[EXERCISE GOAL] Nothing but the lines from the first line of the records below to the line holding "2026; Information Memorandum" belongs in the answer, copied exactly and without pictures.

Start of DATA PROVIDED

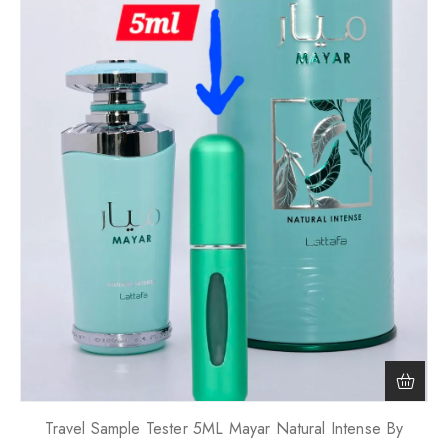
Travel Sample Tester 5ML Mayar Natural Intense By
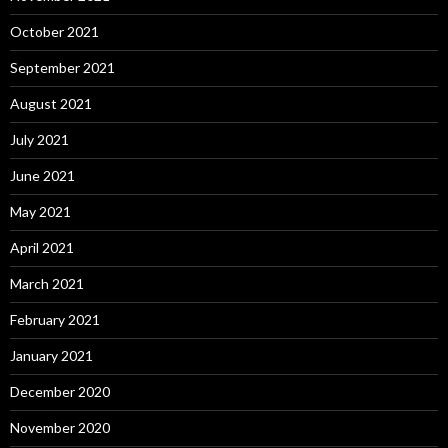
October 2021
September 2021
August 2021
July 2021
June 2021
May 2021
April 2021
March 2021
February 2021
January 2021
December 2020
November 2020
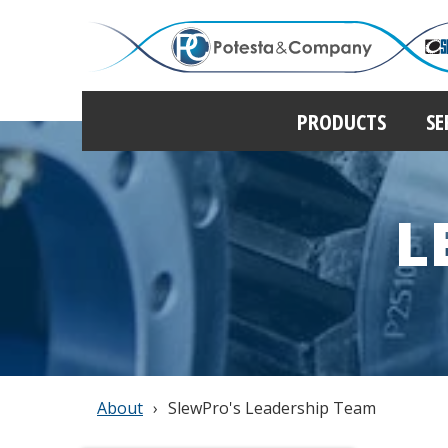
PRODUCTS
SE
L
About
SlewPro's Leadership Team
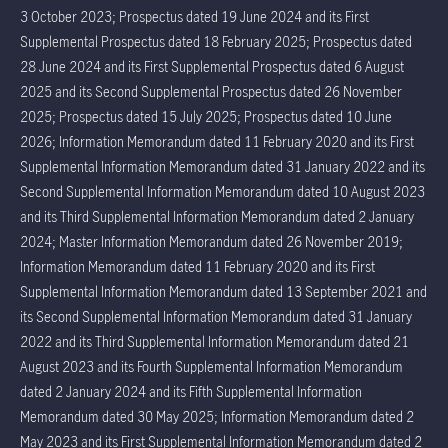
3 October 2023; Prospectus dated 19 June 2024 and its First
Supplemental Prospectus dated 18 February 2025; Prospectus dated
28 June 2024 and its First Supplemental Prospectus dated 6 August
2025 and its Second Supplemental Prospectus dated 26 November
2025; Prospectus dated 15 July 2025; Prospectus dated 10 June
2026; Information Memorandum dated 11 February 2020 and its First
Supplemental Information Memorandum dated 31 January 2022 and its
Second Supplemental Information Memorandum dated 10 August 2023
and its Third Supplemental Information Memorandum dated 2 January
2024; Master Information Memorandum dated 26 November 2019;
Information Memorandum dated 11 February 2020 and its First
Supplemental Information Memorandum dated 13 September 2021 and
its Second Supplemental Information Memorandum dated 31 January
2022 and its Third Supplemental Information Memorandum dated 21
August 2023 and its Fourth Supplemental Information Memorandum
dated 2 January 2024 and its Fifth Supplemental Information
Memorandum dated 30 May 2025; Information Memorandum dated 2
May 2023 and its First Supplemental Information Memorandum dated 2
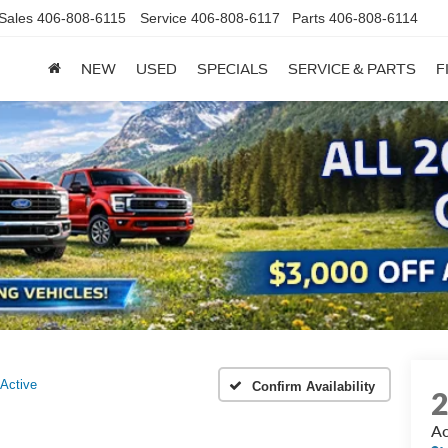
Sales
406-808-6115
Service
406-808-6117
Parts
406-808-6114
NEW
USED
SPECIALS
SERVICE & PARTS
F
Active
Confirm Availability
Ac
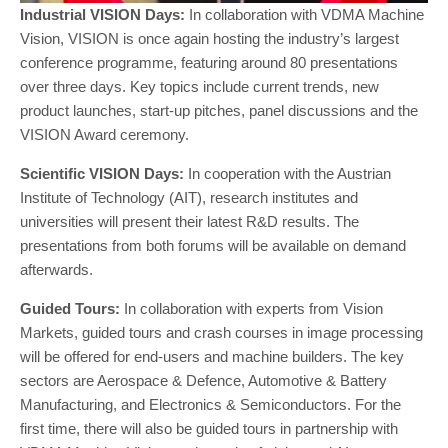
Industrial VISION Days:
In collaboration with VDMA Machine
Vision, VISION is once again hosting the industry’s largest
conference programme, featuring around 80 presentations
over three days. Key topics include current trends, new
product launches, start-up pitches, panel discussions and the
VISION Award ceremony.
Scientific VISION Days:
In cooperation with the Austrian
Institute of Technology (AIT), research institutes and
universities will present their latest R&D results. The
presentations from both forums will be available on demand
afterwards.
Guided Tours:
In collaboration with experts from Vision
Markets, guided tours and crash courses in image processing
will be offered for end-users and machine builders. The key
sectors are Aerospace & Defence, Automotive & Battery
Manufacturing, and Electronics & Semiconductors. For the
first time, there will also be guided tours in partnership with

End of DATA PROVIDED

[ANSWER SECTION]
Travel Sample Tester 5ML Mayar Natural Intense By
October 2021
September 2021
August 2021
July 2021
June 2021
May 2021
April 2021
March 2021
February 2021
January 2021
December 2020
November 2020
PRODUCTS
SE
L
About
SlewPro's Leadership Team
3 October 2023; Prospectus dated 19 June 2024 and its First
Supplemental Prospectus dated 18 February 2025; Prospectus dated
28 June 2024 and its First Supplemental Prospectus dated 6 August
2025 and its Second Supplemental Prospectus dated 26 November
2025; Prospectus dated 15 July 2025; Prospectus dated 10 June
2026; Information Memorandum dated 11 February 2020 and its First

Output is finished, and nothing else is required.